Quantified Volatility Distributions from Monoterpene SOA

DAVID BELL, Jun Zhang, Jens Top, Natasha Garner, Fabian Mahrt, Mihnea Surdu, André S. H. Prévôt, Imad El Haddad, Paul Scherrer Institute

     Abstract Number: 351
     Working Group: Aerosol Chemistry

Abstract
The saturation vapour concentration (Log C*) of a molecule represents a key variable that governs the ability of molecules to nucleate new particles and partition into pre-existing aerosols. Thus, the saturation vapour concentration affects the chemical composition and the mass yields of ambient aerosol, ultimately affecting air pollution and climate. The determination of saturation vapour concentration is straightforward for small molecules, and those readily synthesized. In the atmosphere, the oxidation of volatile organic compounds creates a complex mixture of organic molecules in both the gas and condensed phase. Such mixtures or their individual molecules cannot be readily obtained as commercial standards, to determine their saturation vapour concentrations.
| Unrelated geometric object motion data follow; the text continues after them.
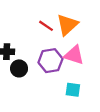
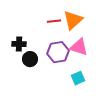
red line: (46, 26) -> (54, 21), turned -40
cyan square: (73, 90) -> (78, 78), turned -32

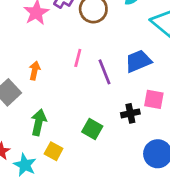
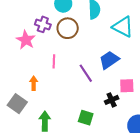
pink line: (78, 58) -> (54, 61), moved

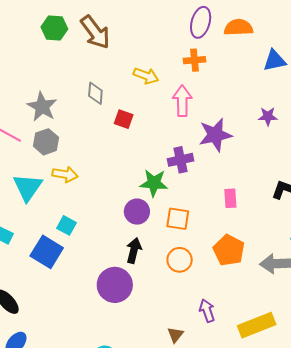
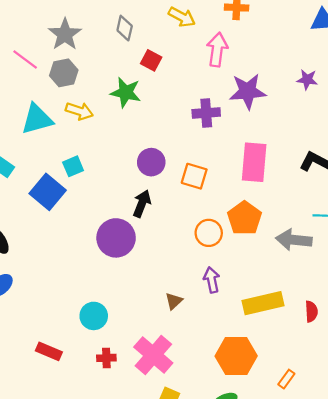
green star: (154, 183) -> (126, 92), moved
cyan triangle: (28, 187) -> (37, 119), turned 32
pink rectangle: (230, 198) -> (254, 162), size x1.8
cyan square: (67, 225) -> (73, 166), turned 30
orange circle: (180, 260) -> (209, 233), moved

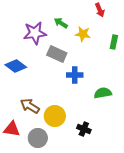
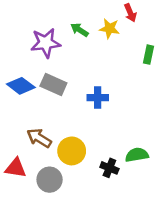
yellow star: (83, 34) -> (109, 28), moved
gray rectangle: (57, 54) -> (53, 85), moved
green semicircle: (103, 93) -> (137, 155), moved

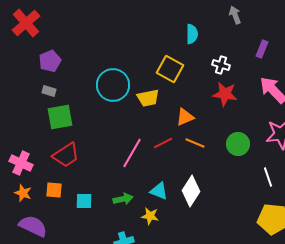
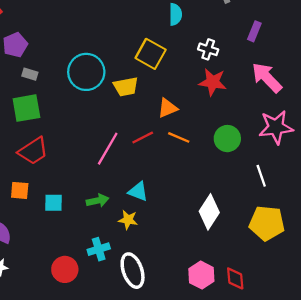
gray rectangle: (49, 91) -> (30, 74), moved
white diamond: (191, 191) -> (209, 212), moved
A thermal denuder coupled to a scanning mobility particle sizer (TD-SMPS) has been employed to determine the saturation vapour concentration of single component systems. However, the lack of chemical resolution prevents its applicability to determine the saturation vapour concentration of more complex organic mixtures such as secondary organic aerosol (SOA). Consequently, considerable uncertainties still exist regarding the saturation vapour concentration of ambient SOA components and hence the impact of SOA for air pollution and climate. To address this, we deployed an extractive electrospray ionization mass spectrometer (EESI-MS) coupled with a TD-SMPS (hence TD-SMPS+EESI) to provide molecular formula separation of complex mixtures together with their saturation vapour concentrations. We performed measurements on a complex mixture of known species (PEG-300) and then utilized SOA types derived from the ozonolysis of monoterpenes in an atmospheric simulation chamber.

Coupling this method with quantified measurements of grouped monomers, dimers, and higher order oligomers, we can provide a quantified volatility distribution for SOA derived from different monoterpenes. We will discuss the systematic differences in the volatility distribution of SOA from monoterpenes, as well as how they evolve during chamber experiments.